Still, Europe is key to Xi’s strategic calculus, although, paradoxically, splits between member states may actually serve Western interests. Despite deep skepticism, China is keen to present itself as “neutral” regarding Ukraine: offering a specious peace plan and seeming to restrain Putin amid his repeated nuclear threats. In an interview with China’s official Xinhua News Agency published on the eve of his arrival, Putin said that he is prepared to negotiate to resolve the Ukraine conflict. “We are open to a dialogue on Ukraine, but such negotiations must take into account the interests of all countries involved in the conflict, including ours,” he said.

The intent was to enhance Xi’s role as a potential peacemaker, building on last year’s remarkable truce that China helped negotiate between Iran and Saudi Arabia. “China can broker talks between Russia and Ukraine because we emphasize the need for bilateral negotiations,” says Wang Yiwei, a professor of international relations at Beijing’s Renmin University. “Just blaming Russia or Ukraine cannot solve this problem.”

Xi’s final stops on his Europe tour in Serbia and Hungary overtly courted the continent’s more pro-Kremlin members who buy this position.

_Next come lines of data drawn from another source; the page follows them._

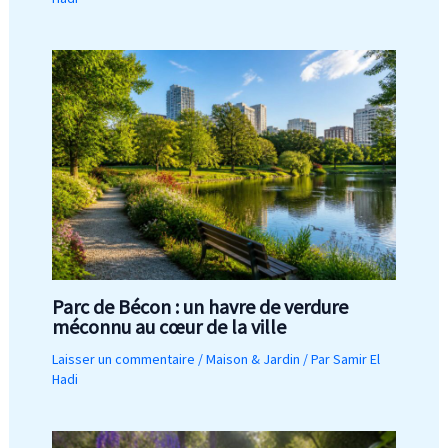
Parc de Bécon : un havre de verdure
méconnu au cœur de la ville
Laisser un commentaire
/
Maison & Jardin
/ Par
Samir El
Hadi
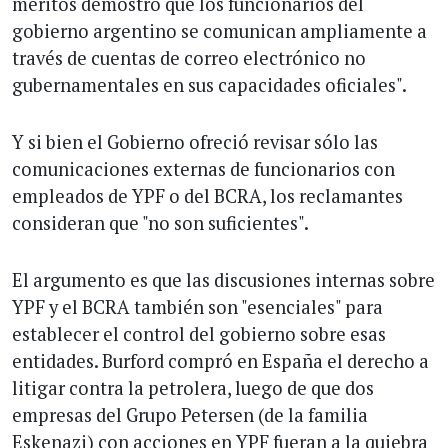
méritos demostró que los funcionarios del
gobierno argentino se comunican ampliamente a
través de cuentas de correo electrónico no
gubernamentales en sus capacidades oficiales".
Y si bien el Gobierno ofreció revisar sólo las
comunicaciones externas de funcionarios con
empleados de YPF o del BCRA, los reclamantes
consideran que "no son suficientes".
El argumento es que las discusiones internas sobre
YPF y el BCRA también son "esenciales" para
establecer el control del gobierno sobre esas
entidades. Burford compró en España el derecho a
litigar contra la petrolera, luego de que dos
empresas del Grupo Petersen (de la familia
Eskenazi) con acciones en YPF fueran a la quiebra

But were Europe united in backing the U.S., Xi might throw his full weight behind Putin. “As long as China can keep Europe divided and detached from the U.S., it still makes sense to have some limitations in the assistance they provide to Russia,” says Kaczmarski. “A united Europe might result in more open support of Russia, including arms deliveries.”

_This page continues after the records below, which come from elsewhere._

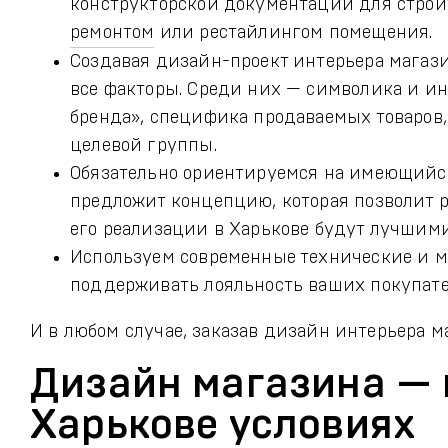
конструкторской документации для строит
ремонтом
или рестайлингом помещения.
Создавая дизайн-проект интерьера магаз
все факторы. Среди них — символика и и
бренда», специфика продаваемых товаров,
целевой группы.
Обязательно ориентируемся на имеющийс
предложит концепцию, которая позволит 
его реализации в Харькове будут лучшим
Используем современные технические и м
поддерживать лояльность ваших покупате
И в любом случае, заказав дизайн интерьера 
Дизайн магазина — 
Харькове условиях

Korolev agrees: “When European capitals start to hammer points that repeat U.S. officials, it’s a signal for China that Europe has very little autonomy,” he says. “It might, in fact, be an extra push for Xi Jinping to consolidate his partnership with Putin.”

On Friday, Putin and Xi traveled to Harbin, a city in northeastern China once dubbed “Little Moscow” for its Russian Orthodox-style architecture and large ethnically Russian population. Russia’s sovereign wealth fund is due to open an office in Harbin, according to the country’s state media, while the two two leaders will attend the opening of the China-Russia Expo trade fair. The symbolism of a shared history and common future is hard to miss.

As Alexander Gabuev, the director of the Carnegie Russia Eurasia Center in Berlin, wrote in the New York Times this week: “Never since the fall of the Soviet Union has Russia been so distant from Europe, and never in its entire history has it been so entwined with China.”